There is a reason consultancies have so many members registered in the Transparency Register: they work for third parties. This means that whenever someone needs to make a message heard in Brussels but does not have the resources to do it by themselves, they can use these firms with specific skills to do the job. Of course, it is not free, yet, for some, it is a more efficient way to outsource a presence in Brussels. Yet, the role of consultancies is limited if we consider how many organizations are in the Transparency Register. The following chart will help with that.
The most significant number of organizations in the register are NGOs: as of December 12, they were 3,477. For-profit organizations represented less than one-quarter of the Register's total organizations: 3,022. In the Register, there were only five entities by non-EU countries, whereas networks of public authorities represented only 3.6 percent of the total.
The bottom line
Bringing interests to the European Institutions is crucial for the bloc’s democracy: how can policymakers decide appropriately without input from those affected by their decisions? The problem is that the way the process is made transparent is, at the very least, archaic. Particularly for the European Parliament, it prevents citizens from getting clarity regarding who meets whom. It could be better.

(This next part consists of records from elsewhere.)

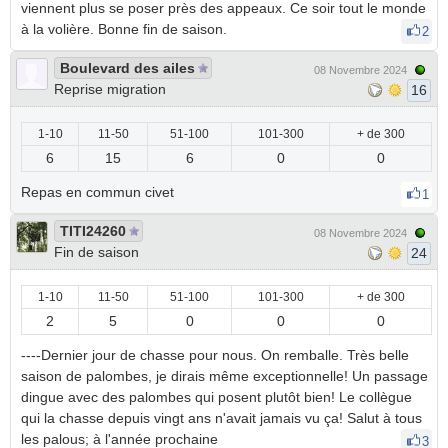
viennent plus se poser près des appeaux. Ce soir tout le monde
à la volière. Bonne fin de saison.
2
Boulevard des ailes
08 Novembre 2024
Reprise migration
16
1-10
11-50
51-100
101-300
+ de 300
6
15
6
0
0
Repas en commun civet
1
TITI24260
08 Novembre 2024
Fin de saison
24
1-10
11-50
51-100
101-300
+ de 300
2
5
0
0
0
----Dernier jour de chasse pour nous. On remballe. Très belle
saison de palombes, je dirais même exceptionnelle! Un passage
dingue avec des palombes qui posent plutôt bien! Le collègue
qui la chasse depuis vingt ans n'avait jamais vu ça! Salut à tous
les palous; à l'année prochaine
3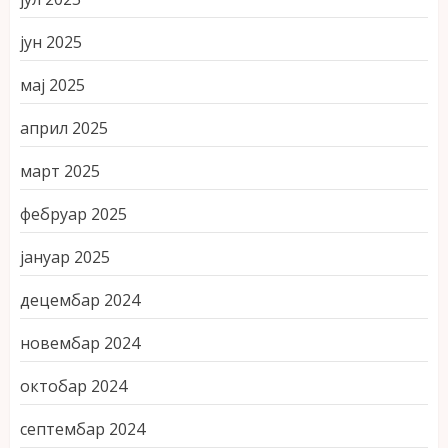
јун 2025
мај 2025
април 2025
март 2025
фебруар 2025
јануар 2025
децембар 2024
новембар 2024
октобар 2024
септембар 2024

To begin with, the Parliament should start giving the meetings by MEP in an open data format. Releasing this information on MEPs pages is not enough: citizens, professionals, and the media need a real-time record to understand what happens at the EP.
Secondly, staffers and MEPs should report their meetings consistently. There should be internal forms where they can, for example, select organizations from the Transparency Register list and publish the id code of organizations. If these entities are not in the Registry, it should be pointed out at the very least. This would not solve all the problems of the Parliament, but it would, at least, show some goodwill.
The European Commission should be slightly more demanding in its reporting need when organizations join the Transparency Register. For starters, it should stop using XML to present data about lobbying and use open-source and accessible formats like CSV. Secondly, it should stop asking for budgets in terms of lobbying or make its declaration compulsory because it would cause the exclusion of registrants from the Registry.
This move might push away some of the more prominent firms and add a further level of informality, but could big multinational groups afford the backlash of not complying with the EU transparency rules? This is an open question.
Could these changes have prevented the Qatargate? Maybe not, but they could have made spotting wrongdoing easier.